(Recorded data)
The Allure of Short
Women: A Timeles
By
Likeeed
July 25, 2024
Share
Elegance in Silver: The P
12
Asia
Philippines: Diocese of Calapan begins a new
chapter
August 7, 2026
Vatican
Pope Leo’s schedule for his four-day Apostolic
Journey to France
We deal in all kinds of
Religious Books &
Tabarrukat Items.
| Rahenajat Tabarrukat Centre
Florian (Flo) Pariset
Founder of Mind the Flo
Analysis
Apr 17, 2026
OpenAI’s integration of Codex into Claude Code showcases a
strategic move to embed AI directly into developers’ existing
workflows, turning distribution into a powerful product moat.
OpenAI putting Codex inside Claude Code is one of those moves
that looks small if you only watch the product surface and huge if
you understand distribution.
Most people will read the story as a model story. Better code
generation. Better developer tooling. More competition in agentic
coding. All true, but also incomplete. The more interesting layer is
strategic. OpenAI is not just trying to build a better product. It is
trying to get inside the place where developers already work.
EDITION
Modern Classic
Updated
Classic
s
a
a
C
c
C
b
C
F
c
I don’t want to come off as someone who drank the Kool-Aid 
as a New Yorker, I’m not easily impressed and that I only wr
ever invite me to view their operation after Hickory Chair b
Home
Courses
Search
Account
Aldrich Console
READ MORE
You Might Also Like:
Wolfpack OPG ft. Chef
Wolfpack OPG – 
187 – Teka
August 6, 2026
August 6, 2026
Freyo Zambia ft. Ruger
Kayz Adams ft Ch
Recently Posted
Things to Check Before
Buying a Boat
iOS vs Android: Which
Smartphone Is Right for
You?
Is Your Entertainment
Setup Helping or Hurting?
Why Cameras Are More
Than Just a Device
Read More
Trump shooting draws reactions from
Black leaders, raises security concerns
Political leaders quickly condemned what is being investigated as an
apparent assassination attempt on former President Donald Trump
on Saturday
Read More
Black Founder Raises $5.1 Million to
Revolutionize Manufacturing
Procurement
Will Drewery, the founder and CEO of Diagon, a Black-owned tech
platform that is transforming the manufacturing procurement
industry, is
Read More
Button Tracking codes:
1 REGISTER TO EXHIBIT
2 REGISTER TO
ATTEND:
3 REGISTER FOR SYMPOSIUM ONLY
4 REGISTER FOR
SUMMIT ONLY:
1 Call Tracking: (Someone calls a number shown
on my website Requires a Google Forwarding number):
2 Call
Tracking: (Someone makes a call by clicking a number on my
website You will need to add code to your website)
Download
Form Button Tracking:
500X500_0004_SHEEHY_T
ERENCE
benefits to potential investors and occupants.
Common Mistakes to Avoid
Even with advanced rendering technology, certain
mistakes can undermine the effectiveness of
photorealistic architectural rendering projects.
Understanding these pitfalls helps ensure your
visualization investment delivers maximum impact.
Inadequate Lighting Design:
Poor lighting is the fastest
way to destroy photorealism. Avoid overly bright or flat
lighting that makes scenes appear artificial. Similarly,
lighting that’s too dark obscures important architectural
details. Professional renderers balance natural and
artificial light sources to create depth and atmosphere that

- **Exercise objective**: Looking at the records above, please output exactly the lines that run from the one holding "Poor lighting is the fastest" to the final line, and only those.

- **Reply**:
Poor lighting is the fastest
way to destroy photorealism. Avoid overly bright or flat
lighting that makes scenes appear artificial. Similarly,
lighting that’s too dark obscures important architectural
details. Professional renderers balance natural and
artificial light sources to create depth and atmosphere that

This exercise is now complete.